When the club closed, the girls went away. If it was a fine night and not too cold they went back for a while to Brook Street, where there was neither rest nor quiet nor godly talk.

Besides her evenings, the girl had the four bank-holidays, and the holidays of Christmas and Easter. Nobody in London does any work between Thursday in Passion Week and Easter Tuesday, nor does any one work much between Christmas eve, when that falls on Thursday or Friday, and the following Tuesday.

These days and seasons are not only holidays, they are days reserved for weddings and christenings. It is necessary, of course, that a girl who respects herself should make a creditable appearance at such a time. She must therefore save, and save with zeal. Saving up for bank-holiday becomes a passion. Dinner is reduced to the lowest possible dimensions, even to a halfpenny lump of currant pudding, which is as heavy as lead and the most satisfying thing for the money that can be procured.

Bank-holiday demands a complete change of clothes, from the hat to the boots. Everything must be new. There must not be an old frock with a new hat, nor an old pair of boots with a new frock. This means a great deal of saving. It must also be accompanied by a general cleaning up of the windows, the door-steps, the stairs, the rooms. All over London Street before bank-holiday there is unusual movement. Chairs are brought out, and girls stand upon them to clean the ground-floor windows.
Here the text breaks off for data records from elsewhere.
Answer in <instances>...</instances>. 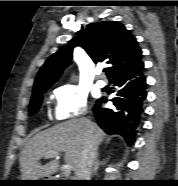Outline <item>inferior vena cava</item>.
<instances>
[{"instance_id": "inferior-vena-cava-1", "label": "inferior vena cava", "mask_w": 178, "mask_h": 186, "mask_svg": "<svg viewBox=\"0 0 178 186\" xmlns=\"http://www.w3.org/2000/svg\"><path fill=\"white\" fill-rule=\"evenodd\" d=\"M85 143L81 160L75 170V180H90L97 155V144L92 133V123L85 120Z\"/></svg>"}]
</instances>
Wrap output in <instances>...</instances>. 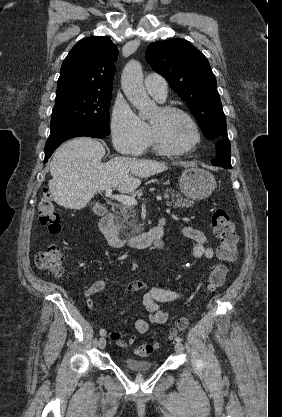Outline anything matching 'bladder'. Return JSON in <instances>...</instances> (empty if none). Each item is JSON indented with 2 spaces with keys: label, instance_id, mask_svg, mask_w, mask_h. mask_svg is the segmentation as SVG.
<instances>
[{
  "label": "bladder",
  "instance_id": "31cf9c89",
  "mask_svg": "<svg viewBox=\"0 0 282 417\" xmlns=\"http://www.w3.org/2000/svg\"><path fill=\"white\" fill-rule=\"evenodd\" d=\"M125 368L134 373H145L154 367V363L134 357H126L123 361Z\"/></svg>",
  "mask_w": 282,
  "mask_h": 417
}]
</instances>
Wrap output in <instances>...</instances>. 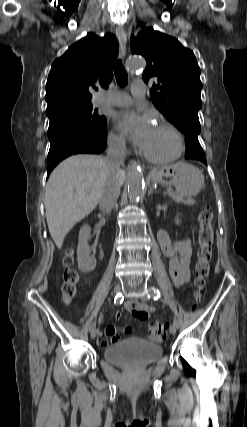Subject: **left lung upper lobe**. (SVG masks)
I'll return each mask as SVG.
<instances>
[{
  "label": "left lung upper lobe",
  "mask_w": 247,
  "mask_h": 427,
  "mask_svg": "<svg viewBox=\"0 0 247 427\" xmlns=\"http://www.w3.org/2000/svg\"><path fill=\"white\" fill-rule=\"evenodd\" d=\"M131 52L146 59L144 81H157L150 92L156 108L181 132L198 137L202 83L193 52L153 28H144L132 37Z\"/></svg>",
  "instance_id": "1"
}]
</instances>
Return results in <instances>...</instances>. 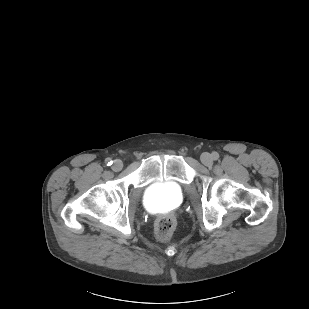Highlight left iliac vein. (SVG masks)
Instances as JSON below:
<instances>
[{"instance_id":"obj_1","label":"left iliac vein","mask_w":309,"mask_h":309,"mask_svg":"<svg viewBox=\"0 0 309 309\" xmlns=\"http://www.w3.org/2000/svg\"><path fill=\"white\" fill-rule=\"evenodd\" d=\"M201 162L206 166H211L213 164V158L209 153H203L201 155Z\"/></svg>"}]
</instances>
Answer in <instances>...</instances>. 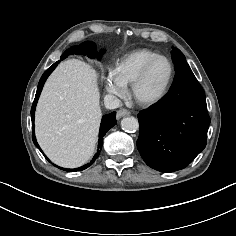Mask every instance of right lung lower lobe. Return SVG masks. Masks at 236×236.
Wrapping results in <instances>:
<instances>
[{
  "mask_svg": "<svg viewBox=\"0 0 236 236\" xmlns=\"http://www.w3.org/2000/svg\"><path fill=\"white\" fill-rule=\"evenodd\" d=\"M95 49H96V46L91 41L84 42L80 46H73L70 49L66 50L65 53L61 55L60 60L57 61L56 63H54L42 75V77L39 81L37 92H36V95H35V99H34V102H33L32 108H31V118H32V128H33L32 137H33L34 144L39 149H40V147H39V145L36 141L35 134H34V115H35L36 104H37L38 98L40 96V93L42 91V88H43V85H44L46 79L51 74V72L56 68V66L60 63V61L64 60L68 55H70L72 53L73 54H84V55H88V57L101 58V55H102V53H104V50H102L101 52H99L97 54ZM116 123H117V121H116V112H112L110 114H107V115L103 116L101 126H100V131H99L98 152L95 154V156L93 157V159L90 163H88L87 165H84L82 167L76 168V169H65V168H60V169L65 170V171L75 172V171L84 170V169L88 168L91 164H93V162L98 158V156L100 154L104 135L108 132V130L110 128H112L114 125H116ZM40 151H41V149H40Z\"/></svg>",
  "mask_w": 236,
  "mask_h": 236,
  "instance_id": "1",
  "label": "right lung lower lobe"
}]
</instances>
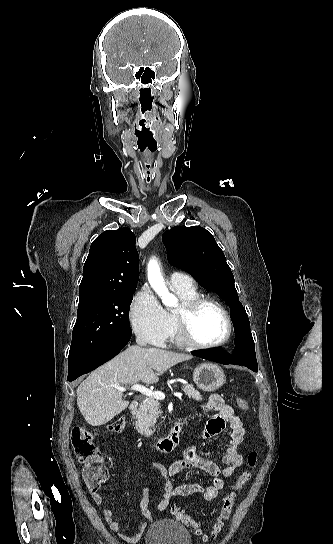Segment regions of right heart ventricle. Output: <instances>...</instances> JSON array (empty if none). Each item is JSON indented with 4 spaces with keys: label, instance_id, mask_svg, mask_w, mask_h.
Returning <instances> with one entry per match:
<instances>
[{
    "label": "right heart ventricle",
    "instance_id": "e07e8e85",
    "mask_svg": "<svg viewBox=\"0 0 333 544\" xmlns=\"http://www.w3.org/2000/svg\"><path fill=\"white\" fill-rule=\"evenodd\" d=\"M173 289L175 293L179 296L181 301L189 300L199 296L195 287L188 288V289H181V288H173ZM167 316L170 323V331H169L168 339L176 345H179V346L185 345L178 335L174 312L173 311L167 312Z\"/></svg>",
    "mask_w": 333,
    "mask_h": 544
}]
</instances>
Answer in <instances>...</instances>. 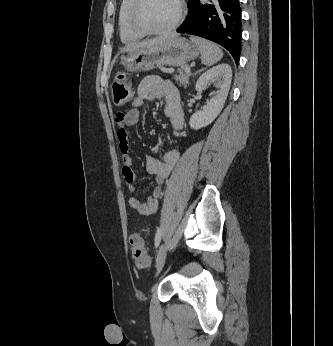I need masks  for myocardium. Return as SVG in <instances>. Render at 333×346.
<instances>
[{
  "mask_svg": "<svg viewBox=\"0 0 333 346\" xmlns=\"http://www.w3.org/2000/svg\"><path fill=\"white\" fill-rule=\"evenodd\" d=\"M146 0H134L130 12V25L138 33L142 35H162L174 30L182 21L185 12L184 0H176L177 12L174 20L170 25L161 29H151L141 20V10Z\"/></svg>",
  "mask_w": 333,
  "mask_h": 346,
  "instance_id": "myocardium-1",
  "label": "myocardium"
}]
</instances>
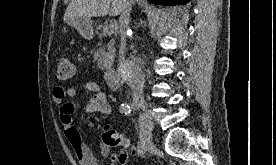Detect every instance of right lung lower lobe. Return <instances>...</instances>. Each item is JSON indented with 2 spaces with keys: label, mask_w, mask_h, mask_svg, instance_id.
I'll return each instance as SVG.
<instances>
[{
  "label": "right lung lower lobe",
  "mask_w": 276,
  "mask_h": 165,
  "mask_svg": "<svg viewBox=\"0 0 276 165\" xmlns=\"http://www.w3.org/2000/svg\"><path fill=\"white\" fill-rule=\"evenodd\" d=\"M154 4H159V5H183L188 3L190 0H149Z\"/></svg>",
  "instance_id": "right-lung-lower-lobe-1"
}]
</instances>
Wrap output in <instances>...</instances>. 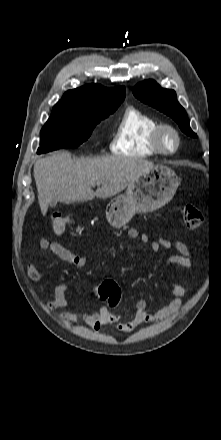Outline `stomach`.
<instances>
[{
	"label": "stomach",
	"instance_id": "stomach-1",
	"mask_svg": "<svg viewBox=\"0 0 221 440\" xmlns=\"http://www.w3.org/2000/svg\"><path fill=\"white\" fill-rule=\"evenodd\" d=\"M179 185L175 172L163 165H154L129 183L125 194L108 204L106 218L110 225L121 228L135 213H148L168 203Z\"/></svg>",
	"mask_w": 221,
	"mask_h": 440
}]
</instances>
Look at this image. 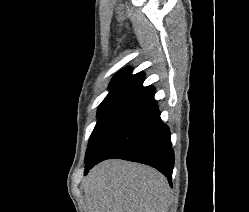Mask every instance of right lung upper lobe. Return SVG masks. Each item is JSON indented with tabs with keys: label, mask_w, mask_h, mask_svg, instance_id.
<instances>
[{
	"label": "right lung upper lobe",
	"mask_w": 249,
	"mask_h": 212,
	"mask_svg": "<svg viewBox=\"0 0 249 212\" xmlns=\"http://www.w3.org/2000/svg\"><path fill=\"white\" fill-rule=\"evenodd\" d=\"M144 73L132 74V68H124L112 79L109 86V95H133L142 97L155 91L152 86L144 87Z\"/></svg>",
	"instance_id": "right-lung-upper-lobe-1"
}]
</instances>
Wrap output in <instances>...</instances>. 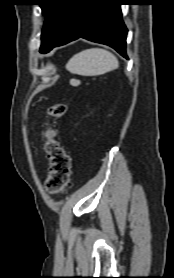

I have already spoken of the change that has come over this quarter. Formerly a holiday was celebrated after the manner of the ancient Danes, by long and barbaric drinking bouts. Early in the morning girls would be seen lying helpless on the pavement. Lads ran about carrying bottles of gin, which they offered to every one. These are customs of the past, though complete soberness is not yet quite achieved.

An August Bank Holiday in the East End.

Still, however, the Ratcliffe girl likes to keep her bank-holiday at home among her own people, in her beloved Brook Street. She cheerfully saves up all she can, so that there may be a good sum for bank-holiday, enough for new clothes and something over, something to treat her friends with. And when the day is over she must go back to her work with an empty purse. Well for her if it is not also with an aching head.